Doug Arrell is Professor and Chair of the Department of Theatre and Film at the University of Winnipeg. He did his undergraduate work at the University of Toronto and obtained his Ph.D. at the University of London. He was a founder and first Secretary-Treasurer of the Canadian Lesbian and Gay Studies Association. He is a director and dramaturge and the author of articles on Canadian theatre history, queer studies, and aesthetic theory.

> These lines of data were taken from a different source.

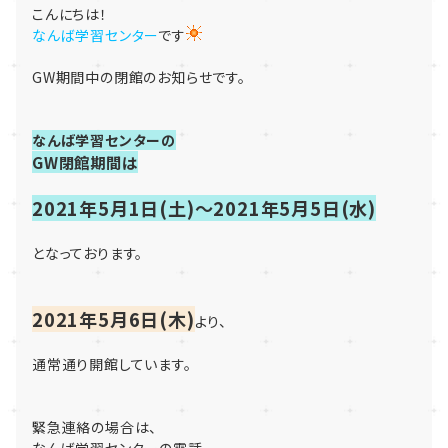
こんにちは！
なんば学習センター
です
GW期間中の閉館のお知らせです。
なんば学習センターの
GW閉館期間は
2021年5月1日(土)～2021年5月5日(水)
となっております。
2021年5月6日(木)
より、
通常通り開館しています。
緊急連絡の場合は、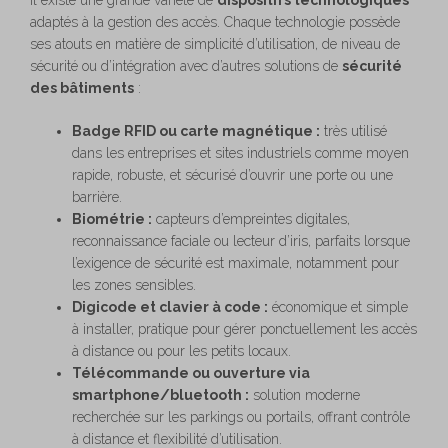
adaptés à la gestion des accès. Chaque technologie possède
ses atouts en matière de simplicité d’utilisation, de niveau de
sécurité ou d’intégration avec d’autres solutions de
sécurité
des bâtiments
:
Badge RFID ou carte magnétique :
très utilisé
dans les entreprises et sites industriels comme moyen
rapide, robuste, et sécurisé d’ouvrir une porte ou une
barrière.
Biométrie :
capteurs d’empreintes digitales,
reconnaissance faciale ou lecteur d’iris, parfaits lorsque
l’exigence de sécurité est maximale, notamment pour
les zones sensibles.
Digicode et clavier à code :
économique et simple
à installer, pratique pour gérer ponctuellement les accès
à distance ou pour les petits locaux.
Télécommande ou ouverture via
smartphone/bluetooth :
solution moderne
recherchée sur les parkings ou portails, offrant contrôle
à distance et flexibilité d’utilisation.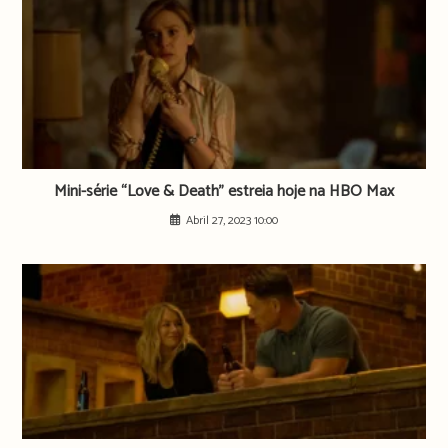
Mini-série “Love & Death” estreia hoje na HBO Max
Abril 27, 2023 10:00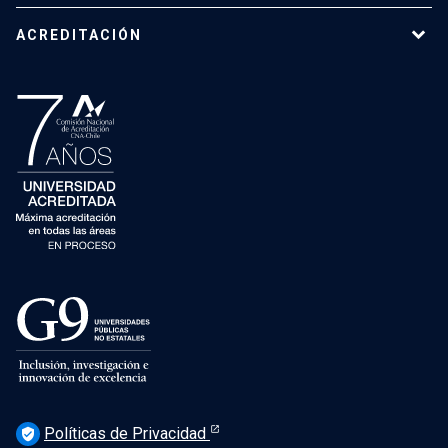
ACREDITACIÓN
Políticas de Privacidad
verified_user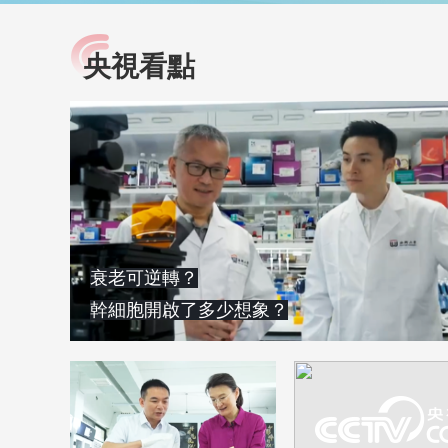
央視看點
小央視頻
全民健康
央視網原創視頻子品牌，
提高全民健康素養水
以更加貼近年輕人的視
助力“健康中國2030”
角，有趣、有料、有故事
略。央視網《全民健
的方式解讀時代。
康》，向所有人分享
知識！
衰老可逆轉？
幹細胞開啟了多少想象？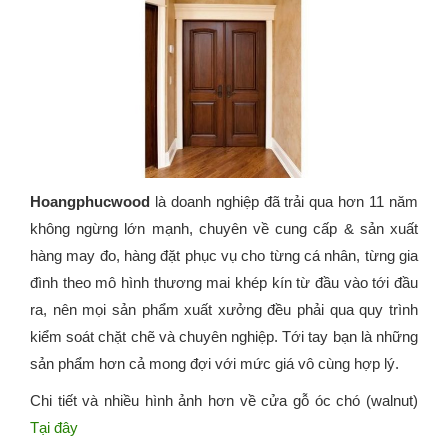
Hoangphucwood
là doanh nghiệp đã trải qua hơn 11 năm
không ngừng lớn mạnh, chuyên về cung cấp & sản xuất
hàng may đo, hàng đặt phục vụ cho từng cá nhân, từng gia
đình theo mô hình thương mai khép kín từ đầu vào tới đầu
ra, nên mọi sản phẩm xuất xưởng đều phải qua quy trình
kiểm soát chặt chẽ và chuyên nghiệp. Tới tay bạn là những
sản phẩm hơn cả mong đợi với mức giá vô cùng hợp lý.
Chi tiết và nhiều hình ảnh hơn về cửa gỗ óc chó (walnut)
Tại đây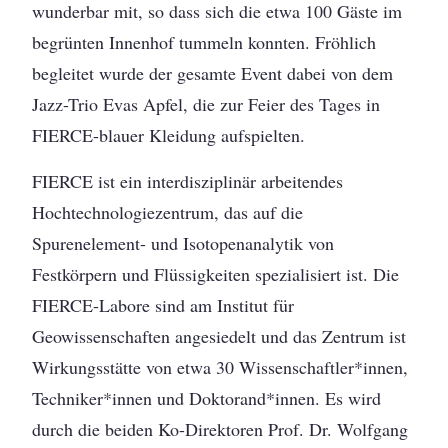
wunderbar mit, so dass sich die etwa 100 Gäste im
begrünten Innenhof tummeln konnten. Fröhlich
begleitet wurde der gesamte Event dabei von dem
Jazz-Trio Evas Apfel, die zur Feier des Tages in
FIERCE-blauer Kleidung aufspielten.
FIERCE ist ein interdisziplinär arbeitendes
Hochtechnologiezentrum, das auf die
Spurenelement- und Isotopenanalytik von
Festkörpern und Flüssigkeiten spezialisiert ist. Die
FIERCE-Labore sind am Institut für
Geowissenschaften angesiedelt und das Zentrum ist
Wirkungsstätte von etwa 30 Wissenschaftler*innen,
Techniker*innen und Doktorand*innen. Es wird
durch die beiden Ko-Direktoren Prof. Dr. Wolfgang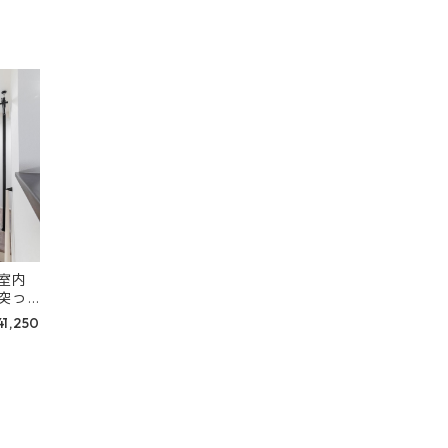
室内
突っ
』＆収
41,250
-35』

Peter A. Campbell is Assistant Professor of Theater History and Criticism at Ramapo College. His scholarly and creative work focuses on contemporary versions of Greek tragedies. With his company, red handle, he is currently creating a trilogy of works: iph.then and Yellow Electras, as part of the Ontological-Hysteric Incubator in New York City, and Orestes/West, which was commissioned by Greasy Joan and Co. in Chicago.

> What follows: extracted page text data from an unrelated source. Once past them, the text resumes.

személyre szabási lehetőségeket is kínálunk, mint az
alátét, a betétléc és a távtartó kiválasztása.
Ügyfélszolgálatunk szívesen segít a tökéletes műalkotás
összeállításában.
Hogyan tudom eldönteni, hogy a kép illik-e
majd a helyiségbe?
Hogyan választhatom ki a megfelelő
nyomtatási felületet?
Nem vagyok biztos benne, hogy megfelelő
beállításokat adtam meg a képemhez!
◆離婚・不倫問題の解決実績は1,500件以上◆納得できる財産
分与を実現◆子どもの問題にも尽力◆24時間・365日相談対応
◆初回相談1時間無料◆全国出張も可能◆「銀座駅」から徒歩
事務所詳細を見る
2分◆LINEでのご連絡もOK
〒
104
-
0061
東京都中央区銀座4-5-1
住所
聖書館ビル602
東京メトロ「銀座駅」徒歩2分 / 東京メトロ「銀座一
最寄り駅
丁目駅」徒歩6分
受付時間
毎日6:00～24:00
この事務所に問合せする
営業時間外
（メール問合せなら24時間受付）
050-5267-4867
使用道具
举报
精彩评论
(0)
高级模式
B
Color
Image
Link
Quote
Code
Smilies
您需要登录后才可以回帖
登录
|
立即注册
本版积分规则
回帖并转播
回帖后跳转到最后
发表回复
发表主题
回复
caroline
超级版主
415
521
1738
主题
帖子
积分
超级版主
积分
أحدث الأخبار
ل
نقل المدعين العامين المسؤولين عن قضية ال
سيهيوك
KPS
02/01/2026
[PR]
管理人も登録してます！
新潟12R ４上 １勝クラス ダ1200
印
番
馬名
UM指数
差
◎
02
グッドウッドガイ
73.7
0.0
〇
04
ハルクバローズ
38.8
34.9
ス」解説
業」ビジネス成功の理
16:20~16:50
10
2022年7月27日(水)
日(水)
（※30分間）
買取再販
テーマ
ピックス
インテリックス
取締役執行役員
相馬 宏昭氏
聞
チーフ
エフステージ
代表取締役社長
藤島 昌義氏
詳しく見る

Kimberly Fairbrother Canton is a Ph.D. candidate at the University of Toronto, where she is completing a dissertation titled " 'Opera Made New' and Anglo-American Literary Modernism: Pound, Stein, Joyce and Woolf."

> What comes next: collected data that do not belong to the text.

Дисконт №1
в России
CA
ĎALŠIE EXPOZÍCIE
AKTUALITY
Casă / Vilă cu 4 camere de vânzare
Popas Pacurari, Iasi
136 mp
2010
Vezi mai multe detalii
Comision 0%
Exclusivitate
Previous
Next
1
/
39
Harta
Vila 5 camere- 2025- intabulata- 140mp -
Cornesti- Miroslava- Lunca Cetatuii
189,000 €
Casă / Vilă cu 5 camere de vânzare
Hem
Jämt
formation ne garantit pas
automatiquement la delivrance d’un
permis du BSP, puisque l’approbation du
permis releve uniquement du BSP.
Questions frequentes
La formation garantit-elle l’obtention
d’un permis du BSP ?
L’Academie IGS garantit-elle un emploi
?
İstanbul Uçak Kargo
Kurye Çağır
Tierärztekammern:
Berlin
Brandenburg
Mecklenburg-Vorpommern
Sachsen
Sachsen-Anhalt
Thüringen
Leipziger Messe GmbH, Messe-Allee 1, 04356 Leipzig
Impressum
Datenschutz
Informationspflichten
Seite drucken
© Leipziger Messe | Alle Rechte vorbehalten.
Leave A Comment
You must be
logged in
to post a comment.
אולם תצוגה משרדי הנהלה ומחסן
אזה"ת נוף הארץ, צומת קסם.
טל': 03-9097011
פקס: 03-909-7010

Luc Gilleman teaches in the English Department and the Comparative Literature Program at Smith College. He is the author of John Osborne: Vituperative Artist (Routledge, 2002).

Julie Stone Peters is Professor of English and Comparative Literature at Columbia University. A specialist in early modern and modern comparative drama, her most recent book is Theatre of the Book: Print, Text, and Performance in Europe, 1480-1880 (Oxford 2000) (winner of the ACLA Harry Levin Prize and the English Association Beatrice White award, among others). She is currently working on two books: a study of theatre anthropology and ethnographic spectacle in the nineteenth- and early twentieth centuries, and a study of obscenity and theatrical modernism. [End Page 163]

Tanya Thresher is an Associate Professor in Scandinavian Studies at the University of Wisconsin, Madison. Professor Thresher has her Ph.D. in Scandinavian Studies from the University of Washington (1998), an M.A. and B.A. from the University of East Anglia, Norwich, United Kingdom. In addition to articles on Ibsen and contemporary Norwegian dramatists, she has published Cecilie Løveid: Engendering a Dramatic Tradition (2005) and was the editor for A Dictionary of Literary Biography: Twentieth Century Norwegian Writers (2004). Her research and teaching interests include modern Scandinavian drama and film, women's writing, and Scandinavian postmodernity. Currently Professor Thresher is working on a book about the relationship between Henrik Ibsen and melodrama.

Jerry Wasserman is Professor of English and Theatre and Acting Head of the Department of Theatre and Film at the University of British Columbia in Vancouver. His books include Modern Canadian Plays, now in its fourth edition, Theatre and AutoBiography: Writing and Performing Lives in Theory and Practice, co-edited with Sherrill Grace, and Spectacle of Empire: Marc Lescarbot's Theatre of Neptune in New France. He reviews theatre for the Province newspaper and for his Web site, http:www.vancouverplays.com, and serves on the board of the Canadian Theatre Critics Association. His more than two-hundred professional credits for stage, TV, and films include The Accused, Alive, Flight 93, I, Robot, and the forthcoming Watchmen. [End Page 164]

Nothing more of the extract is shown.